**SUPPLIED DATA**
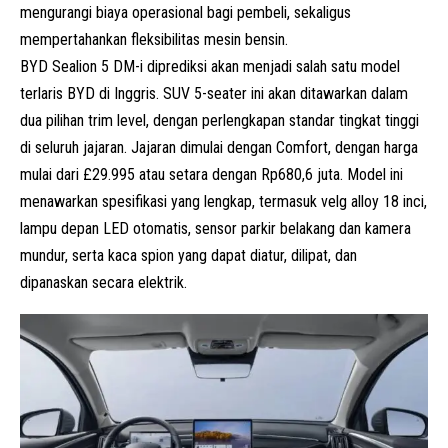
mengurangi biaya operasional bagi pembeli, sekaligus
mempertahankan fleksibilitas mesin bensin.
BYD Sealion 5 DM-i diprediksi akan menjadi salah satu model
terlaris BYD di Inggris.
SUV
5-seater ini akan ditawarkan dalam
dua pilihan trim level, dengan perlengkapan standar tingkat tinggi
di seluruh jajaran. Jajaran dimulai dengan Comfort, dengan harga
mulai dari £29.995 atau setara dengan Rp680,6 juta. Model ini
menawarkan spesifikasi yang lengkap, termasuk velg alloy 18 inci,
lampu depan LED otomatis, sensor parkir belakang dan kamera
mundur, serta kaca spion yang dapat diatur, dilipat, dan
dipanaskan secara elektrik.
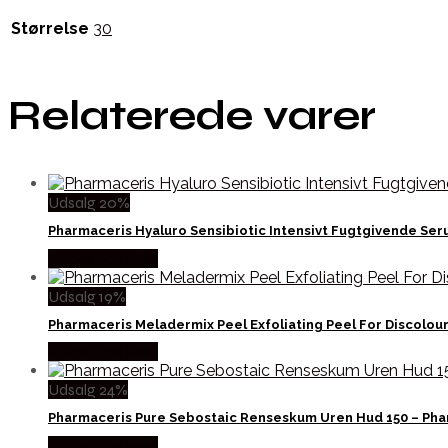
Størrelse
30
Relaterede varer
Udsalg 20%
Pharmaceris Hyaluro Sensibiotic Intensivt Fugtgivende Se
Købes hos Med
Udsalg 19%
Pharmaceris Meladermix Peel Exfoliating Peel For Discolou
Købes hos Med
Udsalg 24%
Pharmaceris Pure Sebostaic Renseskum Uren Hud 150 – Pha
Købes hos Med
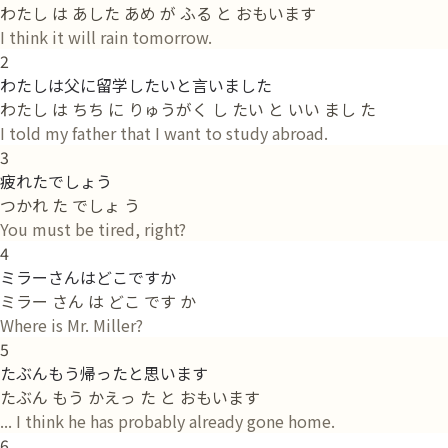
わたし は あした あめ が ふる と おもいます
I think it will rain tomorrow.
2
わたしは父に留学したいと言いました
わたし は ちち に りゅうがく し たい と いい まし た
I told my father that I want to study abroad.
3
疲れたでしょう
つかれ た でしょ う
You must be tired, right?
4
ミラーさんはどこですか
ミラー さん は どこ です か
Where is Mr. Miller?
5
たぶんもう帰ったと思います
たぶん もう かえっ た と おもいます
... I think he has probably already gone home.
6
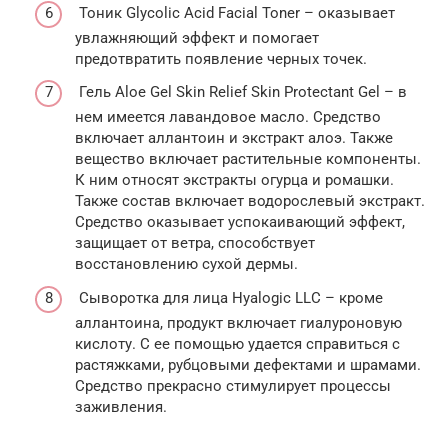
Тоник Glycolic Acid Facial Toner – оказывает
увлажняющий эффект и помогает
предотвратить появление черных точек.
Гель Aloe Gel Skin Relief Skin Protectant Gel – в
нем имеется лавандовое масло. Средство
включает аллантоин и экстракт алоэ. Также
вещество включает растительные компоненты.
К ним относят экстракты огурца и ромашки.
Также состав включает водорослевый экстракт.
Средство оказывает успокаивающий эффект,
защищает от ветра, способствует
восстановлению сухой дермы.
Сыворотка для лица Hyalogic LLC – кроме
аллантоина, продукт включает гиалуроновую
кислоту. С ее помощью удается справиться с
растяжками, рубцовыми дефектами и шрамами.
Средство прекрасно стимулирует процессы
заживления.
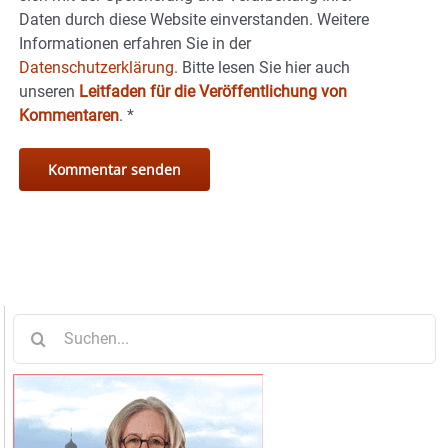
Daten durch diese Website einverstanden. Weitere
Informationen erfahren Sie in der
Datenschutzerklärung.
Bitte lesen Sie hier auch
unseren
Leitfaden für die Veröffentlichung von
Kommentaren
.
*
Suche
nach:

**PROBLEM DESCRIPTION**
Repeat the exact lines from the first line of the data through the line containing "кислоту. С ее помощью удается справиться с". Nothing else, no pictures.

**SOLUTION TO THIS TASK**
mengurangi biaya operasional bagi pembeli, sekaligus
mempertahankan fleksibilitas mesin bensin.
BYD Sealion 5 DM-i diprediksi akan menjadi salah satu model
terlaris BYD di Inggris.
SUV
5-seater ini akan ditawarkan dalam
dua pilihan trim level, dengan perlengkapan standar tingkat tinggi
di seluruh jajaran. Jajaran dimulai dengan Comfort, dengan harga
mulai dari £29.995 atau setara dengan Rp680,6 juta. Model ini
menawarkan spesifikasi yang lengkap, termasuk velg alloy 18 inci,
lampu depan LED otomatis, sensor parkir belakang dan kamera
mundur, serta kaca spion yang dapat diatur, dilipat, dan
dipanaskan secara elektrik.
Størrelse
30
Relaterede varer
Udsalg 20%
Pharmaceris Hyaluro Sensibiotic Intensivt Fugtgivende Se
Købes hos Med
Udsalg 19%
Pharmaceris Meladermix Peel Exfoliating Peel For Discolou
Købes hos Med
Udsalg 24%
Pharmaceris Pure Sebostaic Renseskum Uren Hud 150 – Pha
Købes hos Med
わたし は あした あめ が ふる と おもいます
I think it will rain tomorrow.
2
わたしは父に留学したいと言いました
わたし は ちち に りゅうがく し たい と いい まし た
I told my father that I want to study abroad.
3
疲れたでしょう
つかれ た でしょ う
You must be tired, right?
4
ミラーさんはどこですか
ミラー さん は どこ です か
Where is Mr. Miller?
5
たぶんもう帰ったと思います
たぶん もう かえっ た と おもいます
... I think he has probably already gone home.
6
Тоник Glycolic Acid Facial Toner – оказывает
увлажняющий эффект и помогает
предотвратить появление черных точек.
Гель Aloe Gel Skin Relief Skin Protectant Gel – в
нем имеется лавандовое масло. Средство
включает аллантоин и экстракт алоэ. Также
вещество включает растительные компоненты.
К ним относят экстракты огурца и ромашки.
Также состав включает водорослевый экстракт.
Средство оказывает успокаивающий эффект,
защищает от ветра, способствует
восстановлению сухой дермы.
Сыворотка для лица Hyalogic LLC – кроме
аллантоина, продукт включает гиалуроновую
кислоту. С ее помощью удается справиться с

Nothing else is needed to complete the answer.